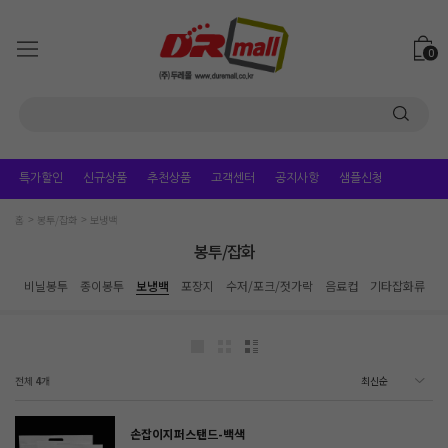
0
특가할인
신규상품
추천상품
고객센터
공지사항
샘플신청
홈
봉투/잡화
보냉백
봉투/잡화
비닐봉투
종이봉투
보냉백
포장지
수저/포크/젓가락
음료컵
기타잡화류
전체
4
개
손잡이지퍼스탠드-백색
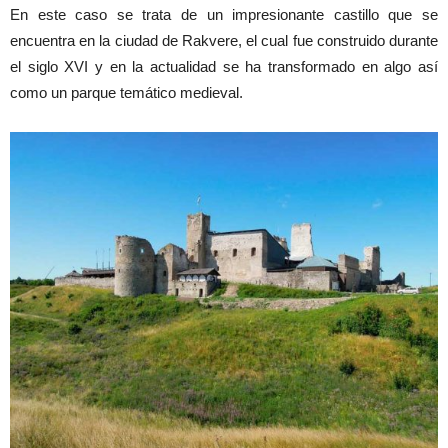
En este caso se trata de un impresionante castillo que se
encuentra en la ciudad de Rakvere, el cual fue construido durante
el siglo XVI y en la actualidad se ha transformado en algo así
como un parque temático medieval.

——————————

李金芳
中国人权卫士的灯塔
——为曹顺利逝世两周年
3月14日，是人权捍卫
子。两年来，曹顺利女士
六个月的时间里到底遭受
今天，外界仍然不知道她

——————————

Your objective:
Scan the listing above for the line that has "encuentra en la", then copy exactly from that line through the line that has "como un parque temático medieval.".

Exercise result:
encuentra en la ciudad de Rakvere, el cual fue construido durante
el siglo XVI y en la actualidad se ha transformado en algo así
como un parque temático medieval.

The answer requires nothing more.